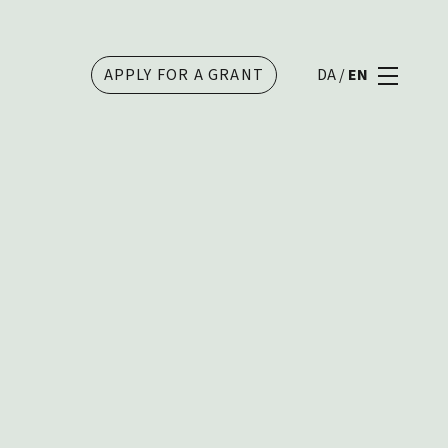
APPLY FOR A GRANT
DA
/
EN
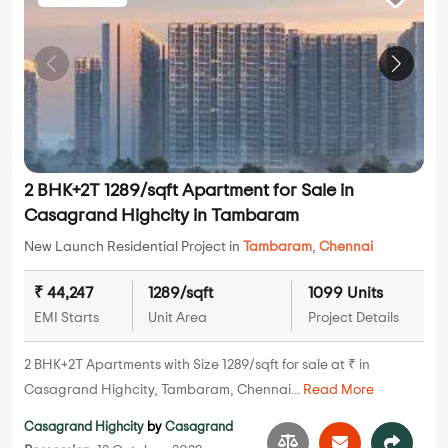
2 BHK+2T 1289/sqft Apartment for Sale in
Casagrand Highcity in Tambaram
New Launch Residential Project in
Tambaram
,
Chennai
₹ 44,247
1289/sqft
1099 Units
EMI Starts
Unit Area
Project Details
2 BHK+2T Apartments with Size 1289/sqft for sale at ₹ in
Casagrand Highcity, Tambaram, Chennai...
Read More
Casagrand Highcity
by
Casagrand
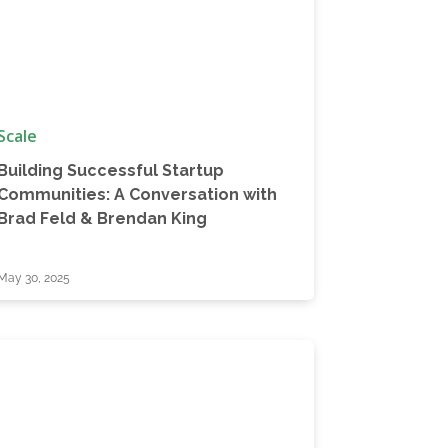
Scale
Building Successful Startup
Communities: A Conversation with
Brad Feld & Brendan King
May 30, 2025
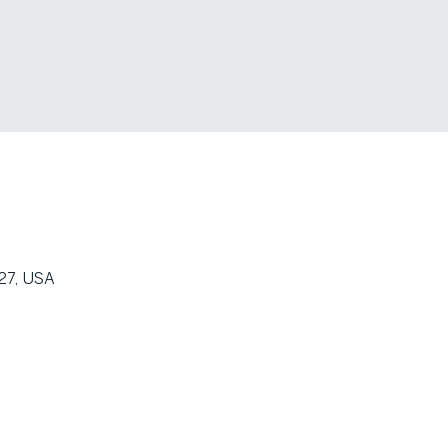
27, USA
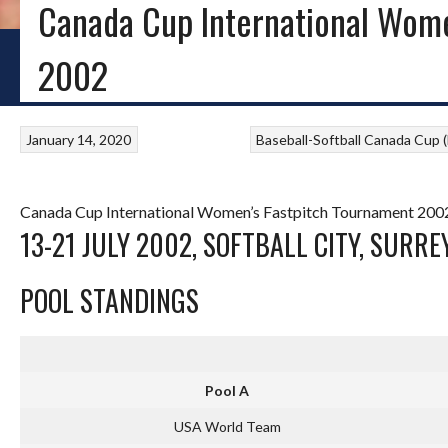
Canada Cup International Wome
HOME
BLOG
BASEBALL IRELAND
LITTLE LEAGUE
PROVINCIAL SOFTB
2002
January 14, 2020
Baseball-Softball
Canada Cup (F
Canada Cup International Women’s Fastpitch Tournament 2002
13-21 JULY 2002, SOFTBALL CITY, SURREY
POOL STANDINGS
Pool A
USA World Team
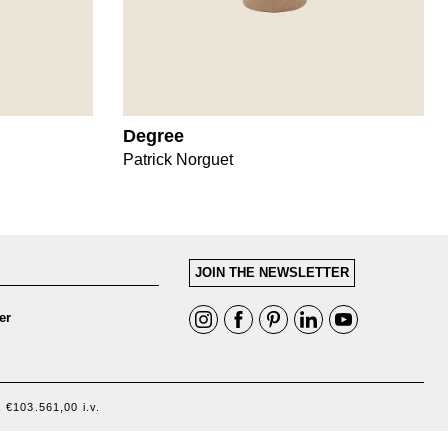
Degree
Patrick Norguet
JOIN THE NEWSLETTER
er
 €103.561,00 i.v.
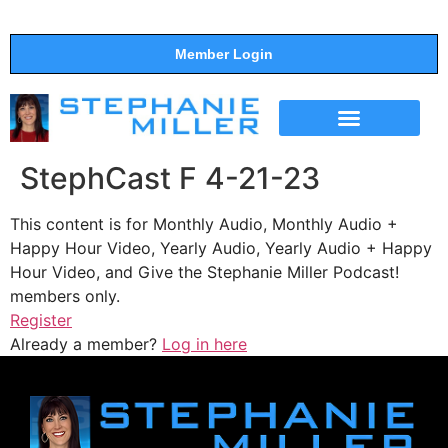
Member Login
THE SHOW
SUPPORT THE SHOW
StephCast F 4-21-23
This content is for Monthly Audio, Monthly Audio +
Happy Hour Video, Yearly Audio, Yearly Audio + Happy
Hour Video, and Give the Stephanie Miller Podcast!
members only.
Register
Already a member?
Log in here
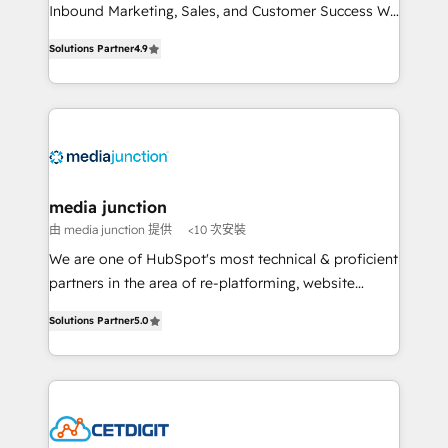
Inbound Marketing, Sales, and Customer Success We
specialize in driving revenue growth for companies
Solutions Partner
4.9
across industries through tailored marketing, sales,
and customer success strategies, utilizing RevOps
methodologies. As Latin America's largest HubSpot
partner and a global leader in education market, we
offer unparalleled insights. Operating in five
countries—Brazil, UAE (Abu Dhabi/Dubai/Sharjah),
Mexico, USA, and Portugal—we've executed over a
media junction
hundred successful operations. Our approach,
由 media junction 提供
<10 次安裝
rooted in RevOps principles, integrates analysis,
We are one of HubSpot's most technical & proficient
training, planning, and qualification. Leveraging
partners in the area of re-platforming, website
technology, data analytics, CRM optimization, and
design & development. We specialize in multi-hub
inbound marketing tactics, we focus on
Solutions Partner
5.0
implementations for mid-market & enterprise
understanding, nurturing, and converting leads.
companies. We are woman-owned, powered by
Partner with us to unlock your business's full
coffee, and we ❤️ dogs. We produce award-winning
potential and achieve sustained growth in today's
work for our clients. 🏆2023 Technical Expertise
competitive market.
Impact Award 🏆2022 Technical Expertise Impact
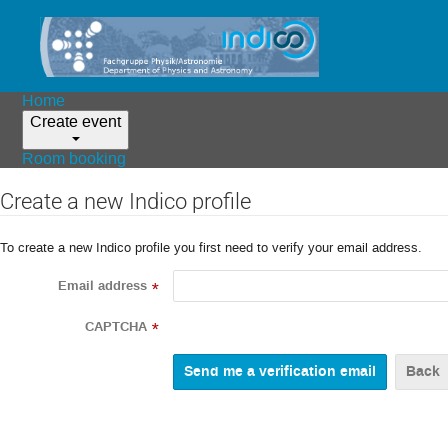
Home
Create event
Room booking
Create a new Indico profile
To create a new Indico profile you first need to verify your email address.
Email address
*
CAPTCHA
*
Back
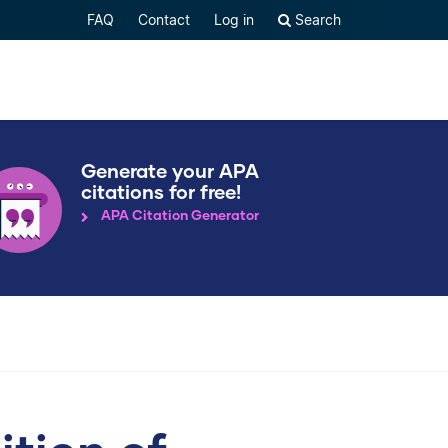
FAQ
Contact
Log in
Search
Generate your APA
citations for free!
APA Citation Generator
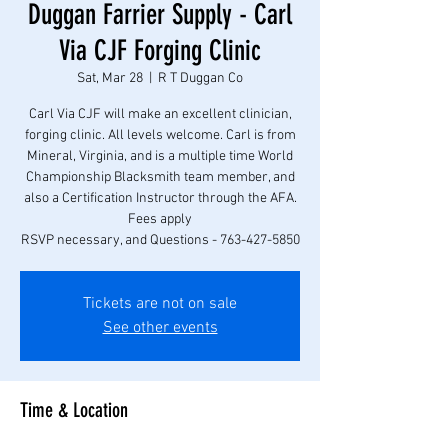
Duggan Farrier Supply - Carl
Via CJF Forging Clinic
Sat, Mar 28
  |  
R T Duggan Co
Carl Via CJF will make an excellent clinician,
forging clinic. All levels welcome. Carl is from
Mineral, Virginia, and is a multiple time World
Championship Blacksmith team member, and
also a Certification Instructor through the AFA.
Fees apply
RSVP necessary, and Questions - 763-427-5850
Tickets are not on sale
See other events
Time & Location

----------------

Your assignment:
To complete the exercise, return the listing above exactly and omit its pictures.

Response below:
APPLY FOR A GRANT
DA
/
EN
2 BHK+2T 1289/sqft Apartment for Sale in
Casagrand Highcity in Tambaram
New Launch Residential Project in
Tambaram
,
Chennai
₹ 44,247
1289/sqft
1099 Units
EMI Starts
Unit Area
Project Details
2 BHK+2T Apartments with Size 1289/sqft for sale at ₹ in
Casagrand Highcity, Tambaram, Chennai...
Read More
Casagrand Highcity
by
Casagrand
Scale
Building Successful Startup
Communities: A Conversation with
Brad Feld & Brendan King
May 30, 2025
27, USA
Canada Cup International Wome
HOME
BLOG
BASEBALL IRELAND
LITTLE LEAGUE
PROVINCIAL SOFTB
2002
January 14, 2020
Baseball-Softball
Canada Cup (F
Canada Cup International Women’s Fastpitch Tournament 2002
13-21 JULY 2002, SOFTBALL CITY, SURREY
POOL STANDINGS
Pool A
USA World Team
Degree
Patrick Norguet
JOIN THE NEWSLETTER
er
 €103.561,00 i.v.
Member Login
THE SHOW
SUPPORT THE SHOW
StephCast F 4-21-23
This content is for Monthly Audio, Monthly Audio +
Happy Hour Video, Yearly Audio, Yearly Audio + Happy
Hour Video, and Give the Stephanie Miller Podcast!
members only.
Register
Already a member?
Log in here
Inbound Marketing, Sales, and Customer Success We
specialize in driving revenue growth for companies
Solutions Partner
4.9
across industries through tailored marketing, sales,
and customer success strategies, utilizing RevOps
methodologies. As Latin America's largest HubSpot
partner and a global leader in education market, we
offer unparalleled insights. Operating in five
countries—Brazil, UAE (Abu Dhabi/Dubai/Sharjah),
Mexico, USA, and Portugal—we've executed over a
media junction
hundred successful operations. Our approach,
由 media junction 提供
<10 次安裝
rooted in RevOps principles, integrates analysis,
We are one of HubSpot's most technical & proficient
training, planning, and qualification. Leveraging
partners in the area of re-platforming, website
technology, data analytics, CRM optimization, and
design & development. We specialize in multi-hub
inbound marketing tactics, we focus on
Solutions Partner
5.0
implementations for mid-market & enterprise
understanding, nurturing, and converting leads.
companies. We are woman-owned, powered by
Partner with us to unlock your business's full
coffee, and we ❤️ dogs. We produce award-winning
potential and achieve sustained growth in today's
work for our clients. 🏆2023 Technical Expertise
competitive market.
Impact Award 🏆2022 Technical Expertise Impact
Home
Create event
Room booking
Create a new Indico profile
To create a new Indico profile you first need to verify your email address.
Email address
*
CAPTCHA
*
Back
FAQ
Contact
Log in
Search
Generate your APA
citations for free!
APA Citation Generator
Duggan Farrier Supply - Carl
Via CJF Forging Clinic
Sat, Mar 28
  |  
R T Duggan Co
Carl Via CJF will make an excellent clinician,
forging clinic. All levels welcome. Carl is from
Mineral, Virginia, and is a multiple time World
Championship Blacksmith team member, and
also a Certification Instructor through the AFA.
Fees apply
RSVP necessary, and Questions - 763-427-5850
Tickets are not on sale
See other events
Time & Location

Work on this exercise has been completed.